Response to Philip Scranton’s Report On Deceit and Denial: The Deadly Politics of Industrial Pollution

  • Advocacy and Oversimplification
  • Scranton charges that our book includes “unsupported accusations and rhetorical excesses” (p. 31) and that Deceit and Denial does not “comply with ... key professional standards concerning responsible advocacy and respect for the complexity of history in real time and real conditions.” (Scranton p. 31) We are not advocates for any position other than the truth of what industry did. Our documentation is from the industry’s own memos, minutes and corrspondence, not from critics of the industry. He charges that we offer “no evidence or evidence from a single enterprise to sustain rhetorical claims about ‘the industry’ as a whole.” As an example of this he cites Markowitz’s six page “Report to the Court” which is not a presentation of evidence, but a summary of the argument in Deceit and Denial. Specifically, he criticizes Markowitz’ Report for “repeatedly criticiz[ing] the VCM/PVC producers for not having done several things ‘forthrightly,’” and that in doing so Markowitz “did not define this term or the process it was supposed to reference, nor did he provide any examples of forthright behavior by any party.”( Scranton, p. 31) The reader should understand that Scranton is not speaking of our book, but of a brief six-page summary that is attached to our fully referenced 345 page timeline that was presented to the court. What he chooses to criticize is the definition of the word “forthrightly,” rather than the substance of the Report. That Scranton would continue to focus on our vocabulary and descriptive terms in Markowitz’ six-page report to the court merely shows the shallowness of his analysis.
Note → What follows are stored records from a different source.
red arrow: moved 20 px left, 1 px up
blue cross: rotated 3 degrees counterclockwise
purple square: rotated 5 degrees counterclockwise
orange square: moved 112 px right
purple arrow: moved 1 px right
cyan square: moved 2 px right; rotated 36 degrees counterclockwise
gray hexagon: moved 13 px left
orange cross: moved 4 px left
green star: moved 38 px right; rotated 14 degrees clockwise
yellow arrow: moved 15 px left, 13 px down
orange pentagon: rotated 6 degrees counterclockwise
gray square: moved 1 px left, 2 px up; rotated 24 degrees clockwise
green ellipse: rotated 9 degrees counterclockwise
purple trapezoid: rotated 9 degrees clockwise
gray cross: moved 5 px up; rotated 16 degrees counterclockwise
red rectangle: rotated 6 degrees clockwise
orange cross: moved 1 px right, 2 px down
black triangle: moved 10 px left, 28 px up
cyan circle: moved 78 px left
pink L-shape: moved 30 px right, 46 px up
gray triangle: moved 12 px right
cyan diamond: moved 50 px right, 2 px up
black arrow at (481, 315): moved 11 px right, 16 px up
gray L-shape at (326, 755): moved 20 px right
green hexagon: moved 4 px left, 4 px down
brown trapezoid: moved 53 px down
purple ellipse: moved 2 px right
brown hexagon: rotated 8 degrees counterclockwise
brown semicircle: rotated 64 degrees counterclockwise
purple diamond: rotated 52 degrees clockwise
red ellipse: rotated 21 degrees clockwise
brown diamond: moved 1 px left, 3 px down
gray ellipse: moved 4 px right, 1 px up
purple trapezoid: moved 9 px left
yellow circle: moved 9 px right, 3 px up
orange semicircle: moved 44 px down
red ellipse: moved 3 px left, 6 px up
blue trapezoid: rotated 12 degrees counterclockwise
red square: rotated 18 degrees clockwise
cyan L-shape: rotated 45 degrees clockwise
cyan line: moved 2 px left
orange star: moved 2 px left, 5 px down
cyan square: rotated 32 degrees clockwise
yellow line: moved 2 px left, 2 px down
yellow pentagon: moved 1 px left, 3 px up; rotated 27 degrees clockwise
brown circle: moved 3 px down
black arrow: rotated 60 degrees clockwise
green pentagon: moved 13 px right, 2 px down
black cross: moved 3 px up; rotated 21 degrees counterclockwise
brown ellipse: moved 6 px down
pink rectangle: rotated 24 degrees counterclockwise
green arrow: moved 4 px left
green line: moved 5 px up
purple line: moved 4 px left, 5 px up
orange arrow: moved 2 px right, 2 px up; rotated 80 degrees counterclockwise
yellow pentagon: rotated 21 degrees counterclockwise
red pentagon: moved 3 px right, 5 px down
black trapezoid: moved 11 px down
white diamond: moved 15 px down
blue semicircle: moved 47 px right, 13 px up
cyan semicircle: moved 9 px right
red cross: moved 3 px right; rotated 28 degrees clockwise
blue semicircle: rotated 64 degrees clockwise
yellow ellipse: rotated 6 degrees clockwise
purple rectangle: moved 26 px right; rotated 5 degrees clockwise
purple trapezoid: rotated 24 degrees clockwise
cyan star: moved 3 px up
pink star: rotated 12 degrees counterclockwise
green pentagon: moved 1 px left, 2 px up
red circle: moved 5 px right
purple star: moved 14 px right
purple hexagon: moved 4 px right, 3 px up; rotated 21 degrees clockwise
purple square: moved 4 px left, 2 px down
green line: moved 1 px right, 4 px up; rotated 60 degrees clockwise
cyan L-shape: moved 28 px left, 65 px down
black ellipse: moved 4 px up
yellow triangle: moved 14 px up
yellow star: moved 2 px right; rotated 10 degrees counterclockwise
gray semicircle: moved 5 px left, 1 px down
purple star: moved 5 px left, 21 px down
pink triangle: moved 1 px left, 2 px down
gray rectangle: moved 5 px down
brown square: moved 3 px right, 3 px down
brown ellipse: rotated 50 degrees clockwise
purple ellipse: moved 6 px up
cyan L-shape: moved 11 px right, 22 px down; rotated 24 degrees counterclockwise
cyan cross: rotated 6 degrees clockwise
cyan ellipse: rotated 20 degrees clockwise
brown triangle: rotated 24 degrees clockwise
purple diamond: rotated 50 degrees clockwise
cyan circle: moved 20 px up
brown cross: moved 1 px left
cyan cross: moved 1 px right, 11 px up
    Scranton next devotes two paragraphs (Scranton, pp. 31-32) to our use of the term “terrifying” (Scranton, p.5). As we extensively document throughout the chapters, the industry, faced by the threat of government regulation or possibly a ban of one of its most profitable and extensively distributed products, acted in ways that we interpret as evidence of being terrified, or at least evidence of their being worried in the extreme. We hope that Scranton does not see industry’s deception of the government as “normal” behavior. Our entire chapter is a discussion of the response of industry when it realized that millions, if not billions, of dollars were at stake if consumers believed that vinyl chloride products were possibly carcinogenic and if OSHA imposed strict exposure standards for workers in VCM plants. Scranton also quibbles with our use of the word “never,” spending half a page on this word and more paragraphs describing how we fail to use “may have” rather than “have.” With 300 references supporting our argument, we have some right to tell the broad story.